__Your task__
Every entry is to be reproduced word for word, but the images are not.

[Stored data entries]
....

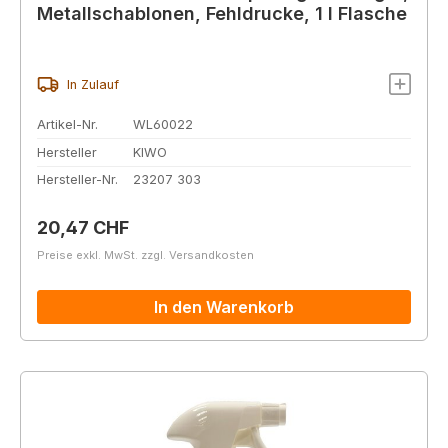
Metallschablonen, Fehldrucke, 1 l Flasche
In Zulauf
Artikel-Nr.
WL60022
Hersteller
KIWO
Hersteller-Nr.
23207 303
Regulärer Preis:
20,47 CHF
Preise exkl. MwSt. zzgl. Versandkosten
In den Warenkorb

....

__Response to this task__
Metallschablonen, Fehldrucke, 1 l Flasche
In Zulauf
Artikel-Nr.
WL60022
Hersteller
KIWO
Hersteller-Nr.
23207 303
Regulärer Preis:
20,47 CHF
Preise exkl. MwSt. zzgl. Versandkosten
In den Warenkorb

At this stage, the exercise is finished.